In case you need a refresher, here are some things to keep in mind as the weather turns colder and the snow and ice are just around the corner.
For the Home:
- Adding Attic Insulation. A properly insulated attic floor will prevent the heat in the rooms from flowing up into the attic.
- Caulk Cracks. Time to plug up those holes, cracks, and open seams that you found earlier in the year. This is the most effective way to stop cold air from wafting into the house. Pay attention to the outside of windows, doors, hose faucets, and where the siding overlaps the foundation.
- Install Storm Windows. If your home doesn’t have insulated glass windows, storm windows can provide an extra layer of protection from the cold air.
- Replace Door Weather Stripping. Do an inspection of all outside doors to make sure the weather stripping is still in good shape. To detect drafts of cold air try this trick: Take a stick of lighted incense and slowly pass it around the door. A breeze will make the smoke stream dance, letting you know where the air is leaking in.
- Change Furnace Filters. Change your furnace’s air filters every two months throughout the winter. Also, be sure to have your furnace tuned up annually by a licensed HVAC contractor.
- Install A Programmable Thermostat. This is a great way to save some $ by programming your heat in the morning when your family is up and getting ready for work and school, then lower the heat once everyone has left the house. If you buy a smart programmable thermostat, you can control the programming of your thermostat from anywhere using your phone or tablet.
- Install Electrical Outlet Gaskets. Surprisingly, cold air can blow in around electrical outlets. An easy affordable fix is to seal up the outlets with a foam-rubber outlet gasket. Remove the outlet cover plate, press the gasket over the electrical outlet, and then replace the cover.
- Reverse Ceiling Fans. Most fans have a switch – either on the motor housing or remote control – that allows you to reverse the fan blade rotation. During the summer time, the fan blade rotates counterclockwise to blow down cool air but in the winter the reverse fan blade will force warm air trapped at the ceiling down into the room.
- Hang Insulated Window Treatments. Rooms will feel warmer if you cover windows with insulated blinds or thick, quilted drapes.
- Insulate Hot Water Pipes. The insulation will keep the water inside the pipe so your water heater or boiler won’t have to work so hard. This will also help the hot water to come on faster, rather than having to wait for the water to warm up.
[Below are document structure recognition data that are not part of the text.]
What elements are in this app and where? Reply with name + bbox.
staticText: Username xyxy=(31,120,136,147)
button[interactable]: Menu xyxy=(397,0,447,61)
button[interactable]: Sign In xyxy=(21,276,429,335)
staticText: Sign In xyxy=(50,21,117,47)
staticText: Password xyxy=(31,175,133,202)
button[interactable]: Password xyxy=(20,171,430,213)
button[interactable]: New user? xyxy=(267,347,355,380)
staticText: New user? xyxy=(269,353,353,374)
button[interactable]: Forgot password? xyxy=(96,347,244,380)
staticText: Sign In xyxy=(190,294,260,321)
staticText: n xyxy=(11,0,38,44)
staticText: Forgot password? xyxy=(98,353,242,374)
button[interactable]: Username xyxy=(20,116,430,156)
There are two pipe insulation types: foam-rubber sleeves that slip onto the pipe and insulated wraps that you wind around the pipe.
- If out of the home for a period of time, shut off the water main in the lower level of the house and open the water valve. Set your thermostat to 60 degrees.
For the Vehicles:
- Have Your Car Serviced For Winter Conditions. This includes your car battery, cooling system, brakes, belts, hoses, spark plugs, wires and cables.
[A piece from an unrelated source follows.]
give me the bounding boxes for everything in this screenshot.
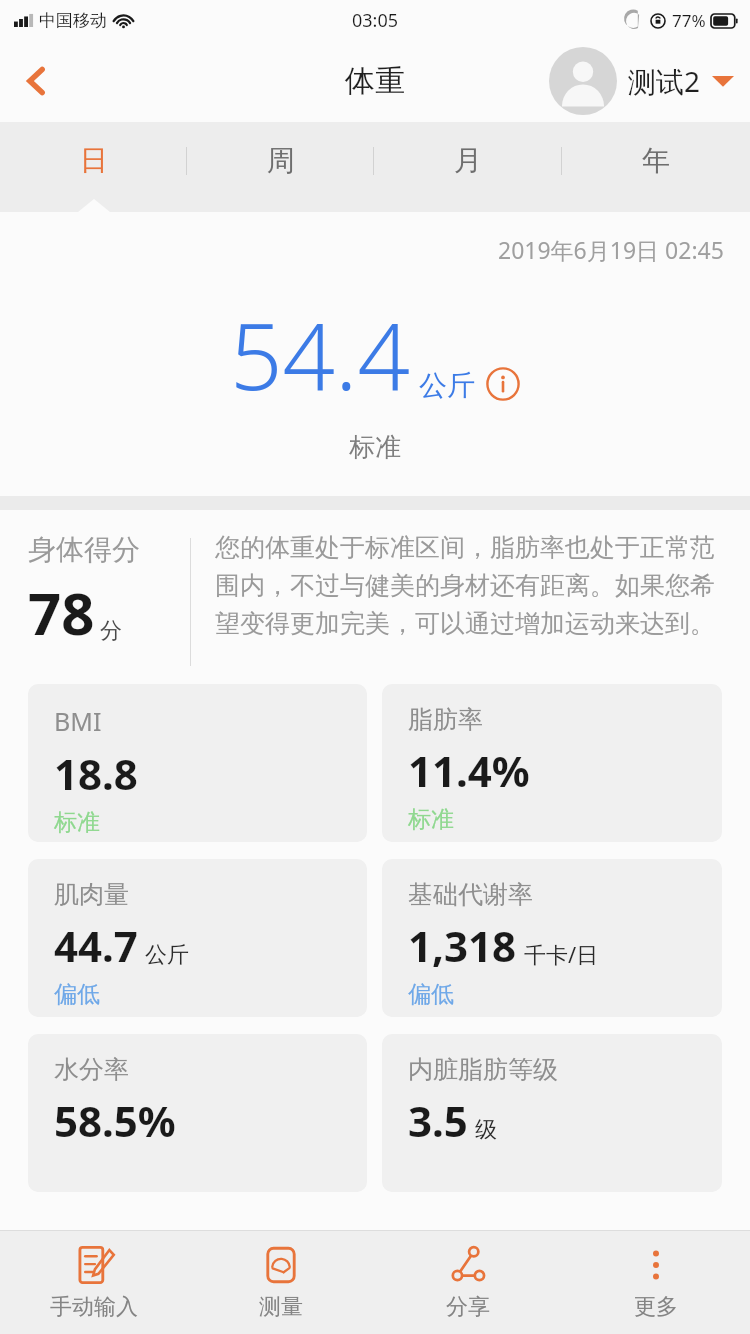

- Switch To Winter Tires. Snow tires will be better at gripping the road when temperatures hover around or below freezing.
- Maintain Tire Pressure. Check this more often in winter months as changes in temperature can mean a gain or loss of 1 PSI.
- Install Winter Wipers. The rubber on these wipers will keep ice from collecting on the blades.
- Keep Washer Fluid Full. One snow storm can exhaust a large amount of this fluid, so refill it often.
- Pack A Winter Safety Kit. In case of an emergency these supplies can help you out: flashlight and batteries, first aid kit, ice scraper, flares, non-perishable food & beverage items, jumper cables, cell phone and charger, warm clothing.
- Keep The Gas Tank At Least Half Full. A full tank can reduce condensation, which can prevent gas line freeze ups. If you are ever stranded, your engine might be the only thing to keep you warm until help arrives.
- Winter Emergency Preparedness. If you get stuck in a winter storm while driving: Do not leave your car for risk of losing sight of it, do not run your car for long periods but turn it on long enough to warm up and turn off again to prevent carbon monoxide poisoning, and put your dome lights on to attract attention.